Twitter: des badges bleus de certification imposés sans consentement

  • Autrefois gratuite, et gage d'authenticité et de notoriété, elle signifie désormais que l'utilisateur est abonné à Twitter Blue (pour 8 dollars par mois) et que son numéro de téléphone a été vérifié par la plateforme
  • Jeudi, les comptes qui avaient l'ancien badge bleu l'ont perdu, à moins de payer pour le nouveau, suivant la stratégie d'Elon Musk mise en place cet hiver

SAN FRANCISCO: Le système de vérification des comptes sur le Twitter d'Elon Musk semblait ne pas pouvoir devenir plus incompréhensible, et pourtant la perplexité régnait de plus belle samedi, les badges bleus faisant leur retour sur certains comptes de médias ou personnalités - qu'ils le veuillent ou non.

"Sur mon âme je n'ai pas payé pour Twitter Blue, homme de Tesla tu vas sentir passer mon courroux!", a tweeté le rappeur américain Lil Nas X, dont le profil affiche la coche bleue.

Autrefois gratuite, et gage d'authenticité et de notoriété, elle signifie désormais que l'utilisateur est abonné à Twitter Blue (pour 8 dollars par mois) et que son numéro de téléphone a été vérifié par la plateforme.

Jeudi, les comptes qui avaient l'ancien badge bleu l'ont perdu, à moins de payer pour le nouveau, suivant la stratégie d'Elon Musk mise en place cet hiver pour authentifier les utilisateurs et générer de nouveaux revenus.

Mais une partie infime des anciens usagers distingués se sont abonnés - moins de 5% des 407 000 profils concernés, selon le chercheur Travis Brown.

Vendredi et samedi, un nombre croissant de personnalités ont retrouvé une coche bleue, apparemment sans action de leur part, comme l'écrivain Stephen King, le champion de NBA LeBron James ou l'ancien président Donald Trump.

«Non, c'est non»

"Non, c'est non, les mecs", a tweeté samedi la journaliste spécialiste des technologies Kara Swisher, expliquant avoir été "vérifiée de force", sans son "consentement".

"Les gens doivent savoir: est-ce qu'Elon m'aime pour moi ou pour le 1,49 million de personnes qui me suivent?", a-t-elle ajouté, une heure après avoir affirmé qu'elle ne payerait pas "huit dollars par mois pour une coche bleue et des outils bofs".
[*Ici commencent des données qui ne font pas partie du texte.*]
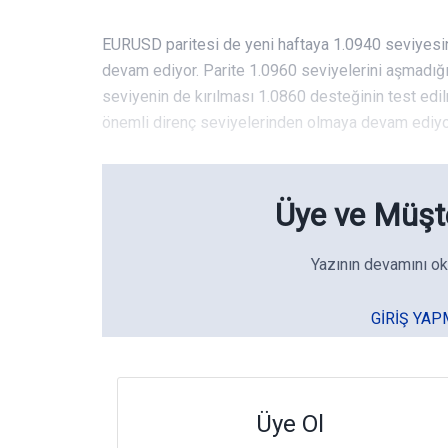
EURUSD paritesi de yeni haftaya 1.0940 seviyesin
devam ediyor. Parite 1.0960 seviyelerini aşmadığı
seviyenin de kırılması 1.0860 desteğinin test edi
önemli direnç seviyelerinden olmaya devam ediyo
Üye ve Müşte
Yazının devamını ok
GIRIŞ YAP
Üye Ol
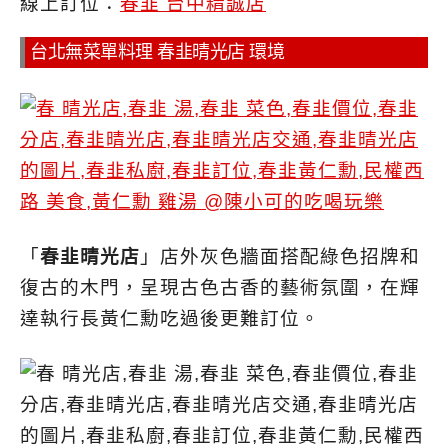
線上訂位：
春韭 台中精誠店
台北無菜單料理 春韭晴光店 環境
「
春韭晴光店
」店外灰色牆面搭配綠色招牌和
復古的木門，呈現古色古香的藝術氛圍，在輝
達執行長黃仁勳吃過後更難訂位。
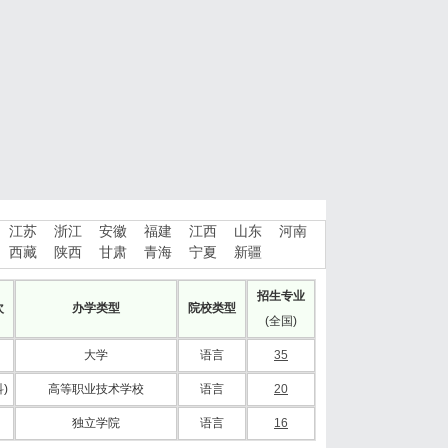
江苏
浙江
安徽
福建
江西
山东
河南
西藏
陕西
甘肃
青海
宁夏
新疆
招生专业
次
办学类型
院校类型
(全国)
大学
语言
35
)
高等职业技术学校
语言
20
独立学院
语言
16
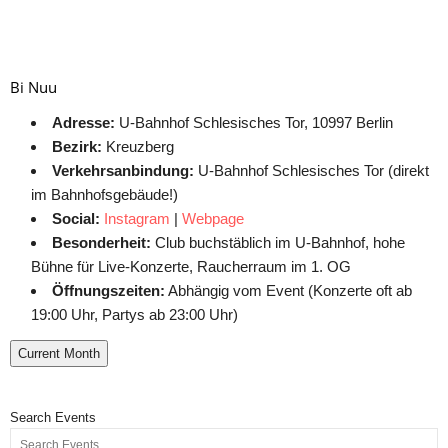
Bi Nuu
Adresse:
U-Bahnhof Schlesisches Tor, 10997 Berlin
Bezirk:
Kreuzberg
Verkehrsanbindung:
U-Bahnhof Schlesisches Tor (direkt
im Bahnhofsgebäude!)
Social:
Instagram
|
Webpage
Besonderheit:
Club buchstäblich im U-Bahnhof, hohe
Bühne für Live-Konzerte, Raucherraum im 1. OG
Öffnungszeiten:
Abhängig vom Event (Konzerte oft ab
19:00 Uhr, Partys ab 23:00 Uhr)
Current Month
Search Events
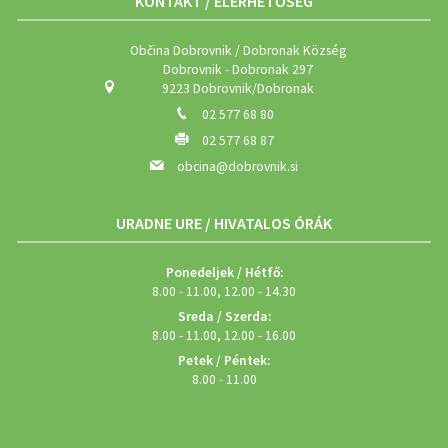
KONTAKT / ELÉRHETŐSÉG
Občina Dobrovnik / Dobronak Község
Dobrovnik - Dobronak 297
9223 Dobrovnik/Dobronak
02 577 68 80
02 577 68 87
obcina@dobrovnik.si
URADNE URE / HIVATALOS ÓRÁK
Ponedeljek / Hétfő:
8.00 - 11.00, 12.00 - 14.30
Sreda / Szerda:
8.00 - 11.00, 12.00 - 16.00
Petek / Péntek:
8.00 - 11.00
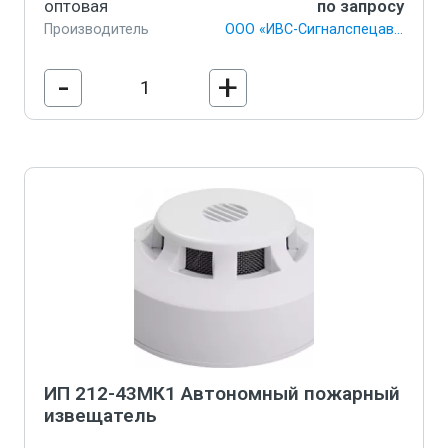
оптовая
по запросу
Производитель
ООО «ИВС-Сигналспецавтоматика»
-
+
В корзину
ИП 212-43МК1 Автономный пожарный
извещатель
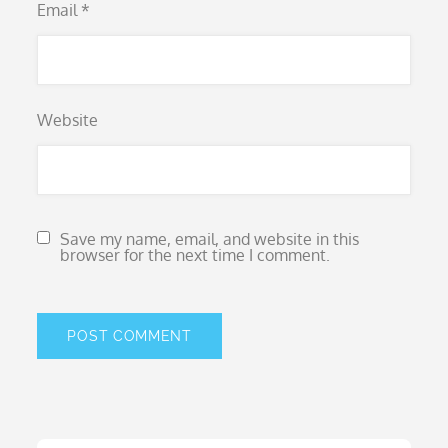
Email
*
Website
Save my name, email, and website in this
browser for the next time I comment.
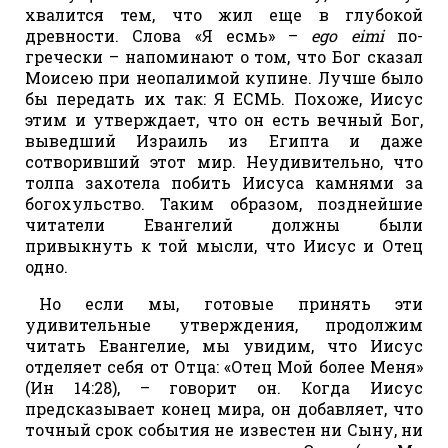
хвалится тем, что жил еще в глубокой
древности. Слова «Я есмь» –
ego eimi
по-
гречески – напоминают о том, что Бог сказал
Моисею при неопалимой купине. Лучше было
бы передать их так: Я ЕСМЬ. Похоже, Иисус
этим и утверждает, что он есть вечный Бог,
выведший Израиль из Египта и даже
сотворивший этот мир. Неудивительно, что
толпа захотела побить Иисуса камнями за
богохульство. Таким образом, позднейшие
читатели Евангелий должны были
привыкнуть к той мысли, что Иисус и Отец
одно.
Но если мы, готовые принять эти
удивительные утверждения, продолжим
читать Евангелие, мы увидим, что Иисус
отделяет себя от Отца: «Отец Мой более Меня»
(Ин 14:28), – говорит он. Когда Иисус
предсказывает конец мира, он добавляет, что
точный срок события не известен ни Сыну, ни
De nombreux utilisateurs authentifiés malgré eux tenaient à faire savoir qu'ils n'y étaient pour rien, car le badge controversé est devenu un symbole de soutien à Elon Musk.

"Merci de noter que je n'ai pas souscrit à Twitter Blue, même si pour des raisons mystérieuses ma coche bleu apparaît de nouveau", a déclaré l'auteur Rick Wilson.

L'économiste progressiste et prix Nobel Paul Krugman, qui s'était moqué de l'"impulsivité mal contrôlée" d'Elon Musk en juillet dernier, a déclaré samedi : "je n'y suis pour rien et je ne paye certainement pas".

Le patron de Twitter, Tesla et SpaceX lui a répondu avec l'image d'un bébé barbouillé de sauce tomate, pleurant devant son assiette de pâtes et portant un bavoir estampillé de la coche bleue.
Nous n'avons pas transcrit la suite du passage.